**TASK TO COMPLETE:** In the entries below, find the lines with the word "select" and copy them.

----- AVAILABLE DATA -----

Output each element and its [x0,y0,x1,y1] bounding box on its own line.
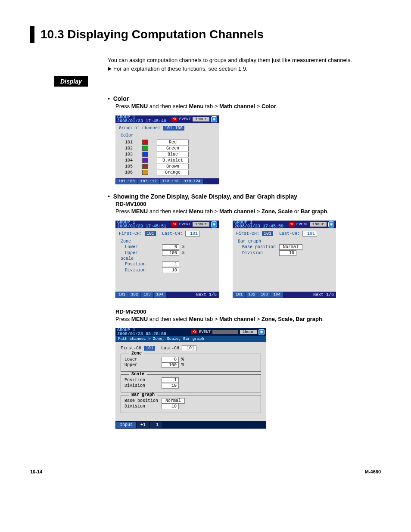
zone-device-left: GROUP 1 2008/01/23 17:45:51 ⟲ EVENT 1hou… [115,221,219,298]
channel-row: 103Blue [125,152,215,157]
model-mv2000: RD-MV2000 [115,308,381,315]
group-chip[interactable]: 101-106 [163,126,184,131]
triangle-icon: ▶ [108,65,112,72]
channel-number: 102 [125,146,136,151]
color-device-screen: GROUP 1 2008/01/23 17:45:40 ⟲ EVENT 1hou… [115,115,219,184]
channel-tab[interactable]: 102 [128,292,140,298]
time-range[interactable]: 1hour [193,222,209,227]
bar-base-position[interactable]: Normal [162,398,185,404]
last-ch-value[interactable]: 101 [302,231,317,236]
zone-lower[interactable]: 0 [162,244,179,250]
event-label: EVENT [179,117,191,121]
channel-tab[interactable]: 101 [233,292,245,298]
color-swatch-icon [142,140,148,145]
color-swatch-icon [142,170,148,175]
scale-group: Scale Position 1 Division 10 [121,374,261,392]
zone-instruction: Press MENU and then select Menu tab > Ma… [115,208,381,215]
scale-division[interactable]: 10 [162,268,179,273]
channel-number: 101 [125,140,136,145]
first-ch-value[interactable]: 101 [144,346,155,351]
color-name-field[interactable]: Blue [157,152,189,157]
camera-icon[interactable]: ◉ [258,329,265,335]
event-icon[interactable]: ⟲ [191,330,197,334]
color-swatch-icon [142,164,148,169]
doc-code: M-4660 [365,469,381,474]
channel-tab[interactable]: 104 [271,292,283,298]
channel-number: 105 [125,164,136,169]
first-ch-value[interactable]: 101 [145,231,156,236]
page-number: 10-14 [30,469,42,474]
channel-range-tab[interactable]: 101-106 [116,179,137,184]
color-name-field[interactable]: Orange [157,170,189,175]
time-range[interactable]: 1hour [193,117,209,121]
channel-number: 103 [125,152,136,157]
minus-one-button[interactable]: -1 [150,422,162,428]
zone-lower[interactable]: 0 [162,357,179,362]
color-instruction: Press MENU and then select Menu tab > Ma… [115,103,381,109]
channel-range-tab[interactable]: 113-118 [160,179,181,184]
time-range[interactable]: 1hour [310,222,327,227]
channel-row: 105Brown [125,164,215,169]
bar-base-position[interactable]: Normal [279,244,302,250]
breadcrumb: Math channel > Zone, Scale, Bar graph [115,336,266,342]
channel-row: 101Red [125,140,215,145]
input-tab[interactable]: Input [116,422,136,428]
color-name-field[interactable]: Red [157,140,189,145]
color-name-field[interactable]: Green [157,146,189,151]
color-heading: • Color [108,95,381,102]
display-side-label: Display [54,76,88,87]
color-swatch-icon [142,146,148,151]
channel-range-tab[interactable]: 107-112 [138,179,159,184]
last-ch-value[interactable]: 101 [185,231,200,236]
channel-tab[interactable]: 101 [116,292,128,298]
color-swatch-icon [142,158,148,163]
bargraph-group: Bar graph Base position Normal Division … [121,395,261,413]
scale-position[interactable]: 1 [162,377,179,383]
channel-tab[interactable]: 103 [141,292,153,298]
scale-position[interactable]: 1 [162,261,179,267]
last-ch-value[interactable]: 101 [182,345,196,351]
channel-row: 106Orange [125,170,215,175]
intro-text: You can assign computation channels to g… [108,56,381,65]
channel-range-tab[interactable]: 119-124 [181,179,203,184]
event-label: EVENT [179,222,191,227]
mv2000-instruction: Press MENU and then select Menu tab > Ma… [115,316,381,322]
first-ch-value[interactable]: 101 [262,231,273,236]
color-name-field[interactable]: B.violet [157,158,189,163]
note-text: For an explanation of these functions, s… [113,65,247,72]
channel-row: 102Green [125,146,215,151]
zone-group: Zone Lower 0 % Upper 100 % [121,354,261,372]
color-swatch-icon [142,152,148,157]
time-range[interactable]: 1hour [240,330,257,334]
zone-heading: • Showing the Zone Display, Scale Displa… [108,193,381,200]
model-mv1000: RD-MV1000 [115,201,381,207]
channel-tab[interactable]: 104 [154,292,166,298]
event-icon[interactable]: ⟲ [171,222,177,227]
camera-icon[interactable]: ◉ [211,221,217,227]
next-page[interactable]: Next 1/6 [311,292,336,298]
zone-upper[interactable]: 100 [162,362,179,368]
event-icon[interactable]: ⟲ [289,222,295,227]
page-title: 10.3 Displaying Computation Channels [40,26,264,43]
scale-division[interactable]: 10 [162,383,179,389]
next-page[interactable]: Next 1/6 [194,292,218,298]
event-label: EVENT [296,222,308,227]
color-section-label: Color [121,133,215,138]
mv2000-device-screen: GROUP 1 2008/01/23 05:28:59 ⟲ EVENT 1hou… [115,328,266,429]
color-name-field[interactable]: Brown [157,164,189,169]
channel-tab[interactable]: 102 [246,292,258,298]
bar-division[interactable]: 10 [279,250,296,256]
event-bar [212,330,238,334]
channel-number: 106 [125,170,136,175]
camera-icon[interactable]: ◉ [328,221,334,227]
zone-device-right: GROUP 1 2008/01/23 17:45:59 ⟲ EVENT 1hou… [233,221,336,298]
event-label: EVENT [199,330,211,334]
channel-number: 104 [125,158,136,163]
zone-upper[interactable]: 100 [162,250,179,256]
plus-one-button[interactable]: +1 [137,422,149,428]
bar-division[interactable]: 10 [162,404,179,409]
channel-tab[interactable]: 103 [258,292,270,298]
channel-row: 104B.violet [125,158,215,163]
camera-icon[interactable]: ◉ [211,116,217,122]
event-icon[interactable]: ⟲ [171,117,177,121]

-----

**RESULT:**
zone-instruction: Press MENU and then select Menu tab > Ma… [115,208,381,215]
color-instruction: Press MENU and then select Menu tab > Ma… [115,103,381,109]
mv2000-instruction: Press MENU and then select Menu tab > Ma… [115,316,381,322]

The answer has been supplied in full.